Re: .ready and .done files considered harmful - Mailing list pgsql-hackers

> Should we have XLogArchiveNotify(), writeTimeLineHistory(), and
> writeTimeLineHistoryFile() enable the directory scan instead?  Else,
> we have to exhaustively cover all such code paths, which may be
> difficult to maintain.  Another reason I am bringing this up is that
> my patch for adjusting .ready file creation [0] introduces more
> opportunities for .ready files to be created out-of-order.

XLogArchiveNotify() notifies Archiver when a log segment is ready for

archival by creating a .ready file. This function is being called for each

log segment and placing a call to enable directory scan here will result

in directory scan for each log segment.

We can have writeTimeLineHistory() and writeTimeLineHistoryFile() to

enable directory scan to handle the scenarios related to timeline switch.

However, in other scenarios, I think we have to explicitly call PgArchEnableDirScan()

to enable directory scan. PgArchEnableDirScan() takes care of waking up

archiver so that the caller of this function need not have to nudge the archiver.

> +    /*
> +     * This is a fall-back path, check if we are here due to the unavailability
> +     * of next anticipated log segment or the archiver is being forced to
> +     * perform a full directory scan. Reset the flag in shared memory only if
> +     * it has been enabled to force a full directory scan and then proceed with
> +     * directory scan.
> +     */
> +    if (PgArch->dirScan)
> +        PgArch->dirScan = false;

> Why do we need to check that the flag is set before we reset it?  I
> think we could just always reset it since we are about to do a
> directory scan anyway

Yes, I agree.

> > If there is a race condition here with setting the flag, then an
> > alternative design would be to use a counter - either a plain old
> > uint64 or perhaps pg_atomic_uint64 - and have the startup process
> > increment the counter when it wants to trigger a scan. In this design,
> > the archiver would never modify the counter itself, but just remember
> > the last value that it saw. If it later sees a different value it
> > knows that a full scan is required. I think this kind of system is
> > extremely robust against the general class of problems that you're
> > talking about here, but I'm not sure whether we need it, because I'm
> > not sure whether there is a race with just the bool.

> I'm not sure, either.  Perhaps it would at least be worth adding a
> pg_memory_barrier() after setting dirScan to false to avoid the
> scenario I mentioned (which may or may not be possible).  IMO this
> stuff would be much easier to reason about if we used a lock instead,
> even if the synchronization was not strictly necessary.  However, I
> don't want to hold this patch up too much on this point.

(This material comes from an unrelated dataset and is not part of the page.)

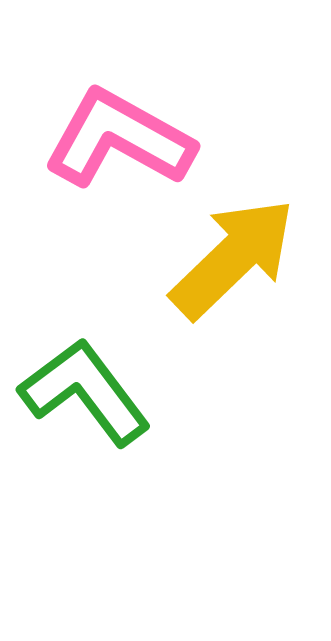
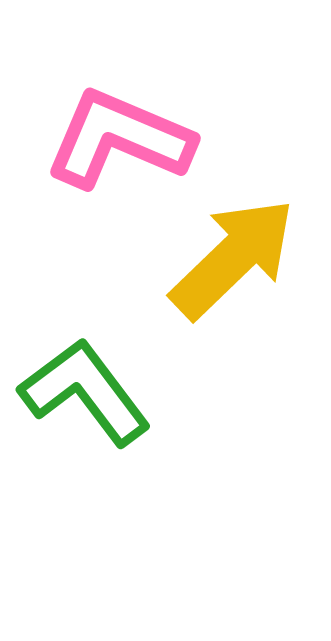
pink L-shape: rotated 6 degrees counterclockwise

There is one possible scenario where it may run into a race condition. If

archiver has just finished archiving all .ready files and the next anticipated

log segment is not available then in this case archiver takes the fall-back

path to scan directory. It resets the flag before it begins directory scan.

Now, if a directory scan is enabled by a timeline switch or .ready file created

out of order in parallel to the event that the archiver resets the flag then this

might result in a race condition. But in this case also archiver is eventually

going to perform a directory scan and the desired file will be archived as part

of directory scan. Apart of this I can't think of any other scenario which may

result into a race condition unless I am missing something.

I have incorporated the suggestions and updated a new patch. PFA patch v9.